Importantly, as prices decline it will trigger margin calls which will induce more indiscriminate selling. The forced redemption cycle will cause catastrophic spreads between the current bid and ask pricing for ETF’s. As investors are forced to dump positions to meet margin calls, the lack of buyers will form a vacuum causing rapid price declines which leave investors helpless on the sidelines watching years of capital appreciation vanish in moments.
If you don’t believe…just go look at what happened on September 15th, 2008.
It happened then.
It will happen again.
But I get it. The markets seem to be in an “unstoppable” bull market. This time certainly “seems different” with ongoing Central Bank interventions. Besides, with interest rates so low, “there is no alternative” for investors to put money.
Therefore, why not fire your advisor, buy a low cost index and just ride the market? Because, things like “Robo-advisors” and “ETF herding” are symptomatic of a lengthy bull market advance where the pain of previous losses has finally been erased.
Client’s don’t pay a fee to chase markets. They pay a fee to employ an investment discipline, trading rules, portfolio hedges and management practices that have been proven to reduce the probability a serious and irreparable impairment to their hard earned savings.
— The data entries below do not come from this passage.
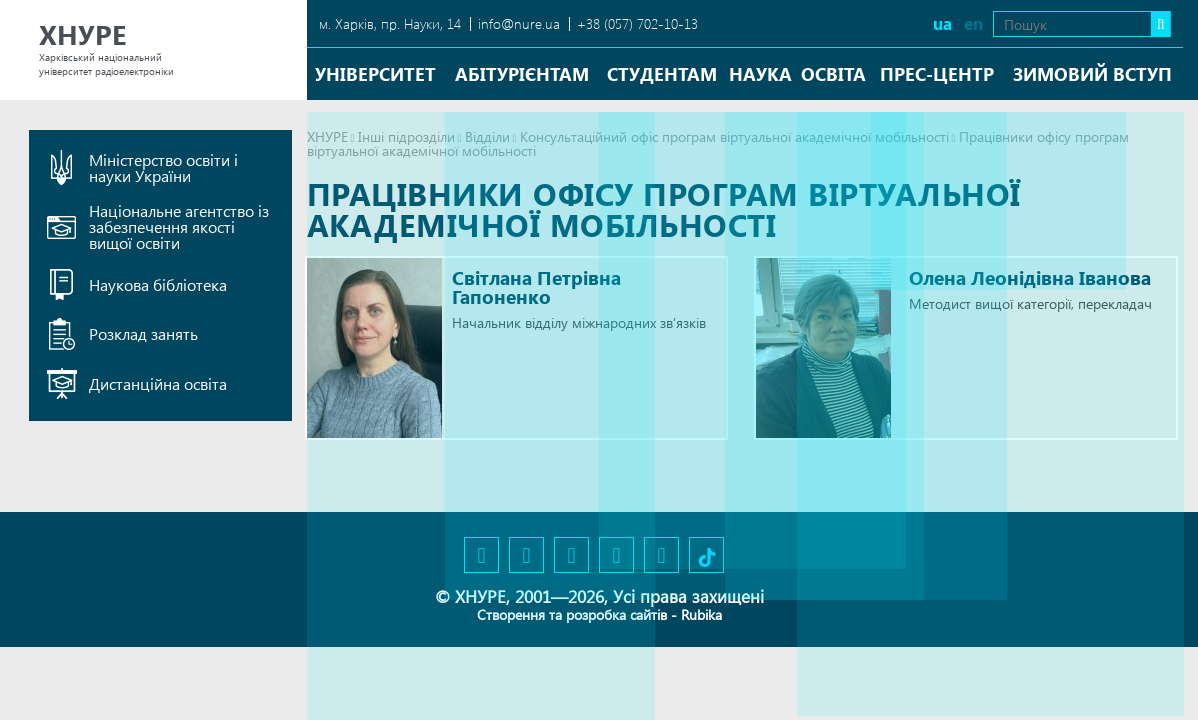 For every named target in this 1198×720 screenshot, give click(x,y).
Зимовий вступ (1092, 73)
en (962, 23)
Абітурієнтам (522, 73)
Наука (760, 73)
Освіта (833, 73)
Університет (375, 73)
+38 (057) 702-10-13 (637, 23)
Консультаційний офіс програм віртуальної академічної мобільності (734, 136)
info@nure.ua (519, 23)
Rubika (701, 614)
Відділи (487, 136)
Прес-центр (937, 73)
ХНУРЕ (327, 136)
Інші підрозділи (406, 136)
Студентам (662, 73) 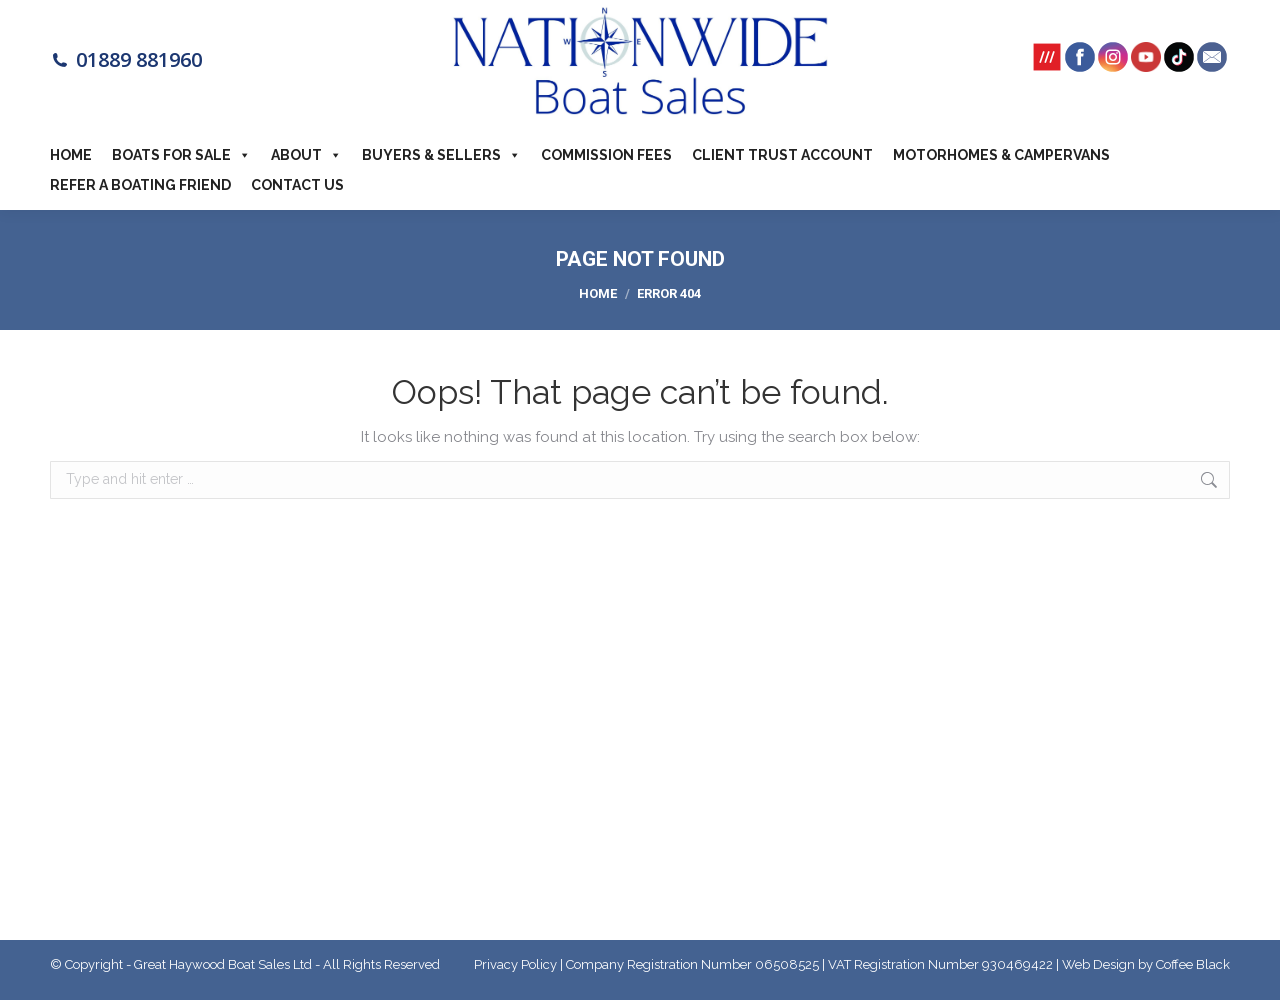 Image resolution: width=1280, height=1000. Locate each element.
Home (71, 155)
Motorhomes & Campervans (1001, 155)
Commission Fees (606, 155)
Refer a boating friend (140, 185)
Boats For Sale (181, 155)
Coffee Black (1193, 964)
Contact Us (297, 185)
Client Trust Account (782, 155)
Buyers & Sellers (441, 155)
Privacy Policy (515, 964)
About (306, 155) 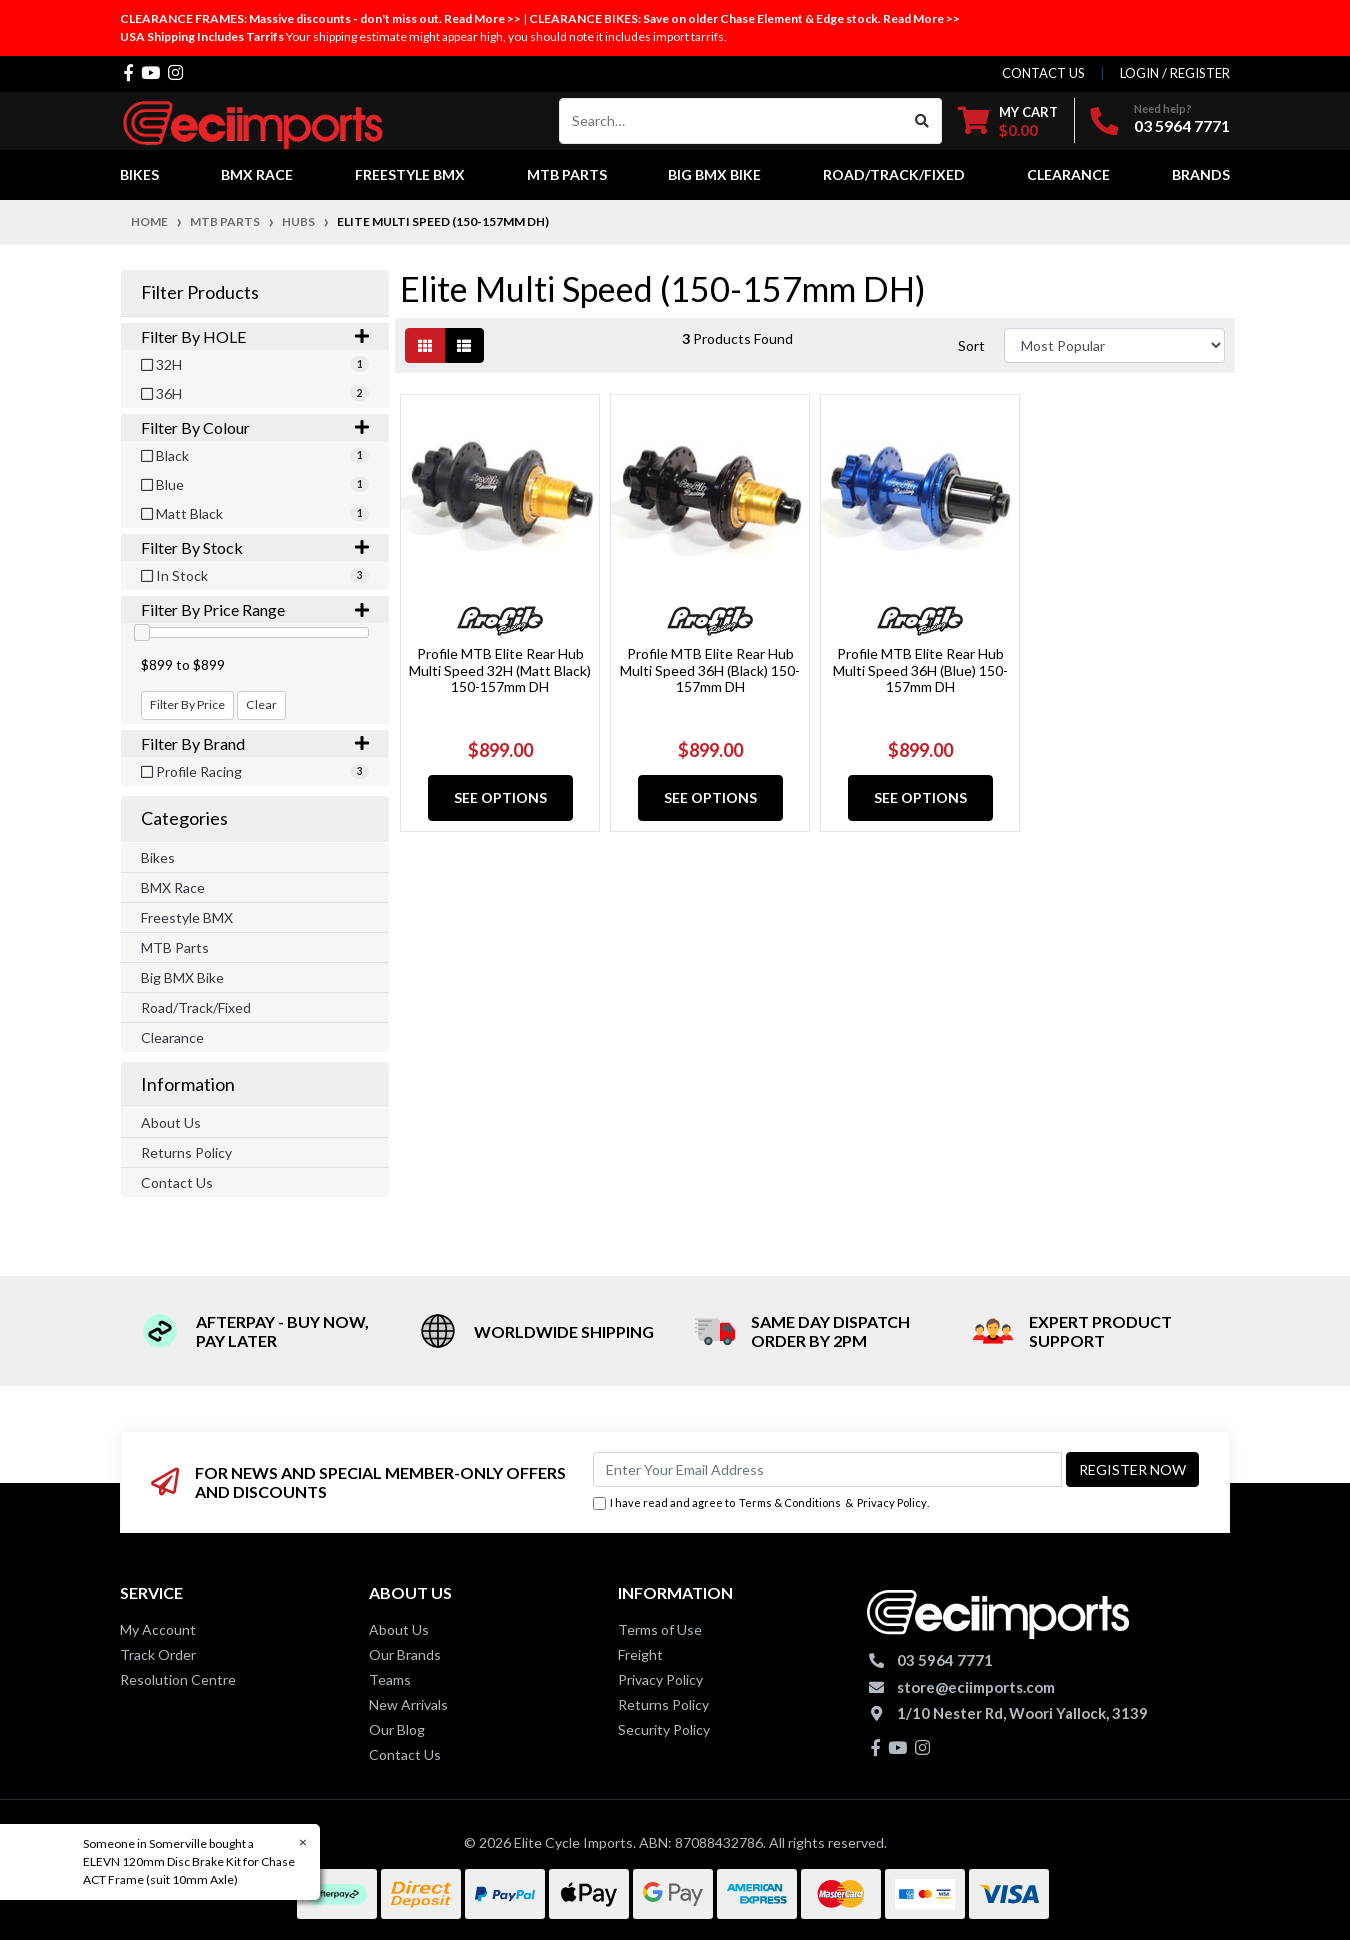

Unfortunately, the rules are REALLY hard to follow. If they were easy, then everyone would be wealthy from investing. They aren’t because investing without a discipline and a strategy tends to have horrid consequences.
What’s your plan for the second-half of the full market cycle?
There are two other problems underlying the chase for ETF’s. While investors have been chasing returns in the “can’t lose” market, they have also been piling on leverage in order to increase their return. Negative free cash balances are now at their highest levels in market history.